The point is that if it's possible to educate boys about rape then it's possible to educate boys that rape is an act of power and entitlement and different from sex.

And don't say that you can't talk about it and are being silenced Cheese. This whole thread is predicated on the idea that I shouldn't say rape is about power, when I believe it is. We disagree. I feel the emotional blackmail is coming from the other direction.

venusinscorpio · 24/06/2017 21:11

I know I have known two rapists. The two men who have raped me. I have probably met more than that, I realise that, but I can't say because I don't know. The women I know who have been raped, I never met their rapists. I don't see that this is relevant. Some men rape and others don't. Why do you think the ones who don't, don't?

venusinscorpio · 24/06/2017 21:13

Sadly once I opened my eyes to it I see it everywhere.

YY.

QuentinSummers · 24/06/2017 22:46

Not going to add too much to this thread as the excuses being made for rapists are making me angry. Just want to say venus I agree with everything you say. Flowers

SylviaPoe · 24/06/2017 23:22

If rape isn't about power, but just about sex, why aren't there huge numbers of women sexually assaulting men?

Scrumplestiltskin · 25/06/2017 00:08

No one is saying rape doesn't require power.
No one is saying that rape that is motivated by sex is any less harmful.
No one is saying that there aren't rapes motivated by power.

But as Cheese has said, to frame rape as "about power" rather than "requiring power, but sometimes about sex not power," can make it difficult for victims to recognise rape as such.

Scrumplestiltskin · 25/06/2017 00:09

And no one is making excuses for rapists, ffs.

Scrumplestiltskin · 25/06/2017 00:13

"Your Hmm faces and your calling out of other posters until you realised we had been raped too is sickening."
All I said was that perhaps other posters may not have experienced both types of rape.
And the Hmm faces are because I find your dismissal of my differing experiences as harmful to be really unbelievable.

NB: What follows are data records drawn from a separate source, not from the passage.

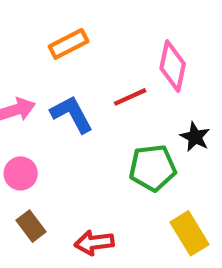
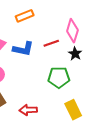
blue L-shape: (72, 114) -> (23, 49), turned 125
black star: (195, 137) -> (75, 54), moved

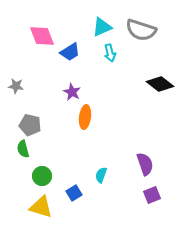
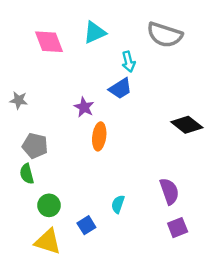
cyan triangle: (102, 27) -> (95, 32), moved
blue trapezoid: (70, 52) -> (120, 89), moved
black diamond: (160, 84) -> (187, 125), moved

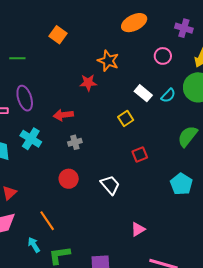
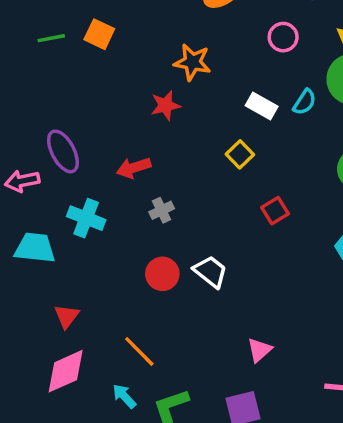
green line: (17, 58) -> (51, 38), moved
white trapezoid: (110, 185) -> (210, 272), moved
pink triangle: (138, 229) -> (259, 350), moved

DJBaggySmalls · 25/06/2017 08:20

Its a fallacy to think that men will stop raping if we stop calling it rape.

rockshandy · 25/06/2017 09:57

I think that if you have to repeatedly clarify what you are not saying you probably need to have a hard look at what you are saying.

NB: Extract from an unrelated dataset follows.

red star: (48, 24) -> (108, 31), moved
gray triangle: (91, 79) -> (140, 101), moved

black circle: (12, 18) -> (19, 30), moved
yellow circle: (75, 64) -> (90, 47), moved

It might help you to categorise your rape experiences, but that is not a helpful thing in a wider sense because it is dangerous.

When a woman is raped she should never have to consider the motivation of her rapist.

The moment that sex is refused and the man continues on, it is no longer sex. That is the message we need to be teaching men and boys. That once they are ignoring the wishes of the other party, they are committing rape and they are doing so through power. The original motivation is gone at that point because when the woman loses her right to body autonomy, the man loses his right to frame the discussion as to what it was all about.

Why is this not going in? Why are we still seeking excuses for rapists? And that absolutely is what is going on here no matter how many protests that it isn't.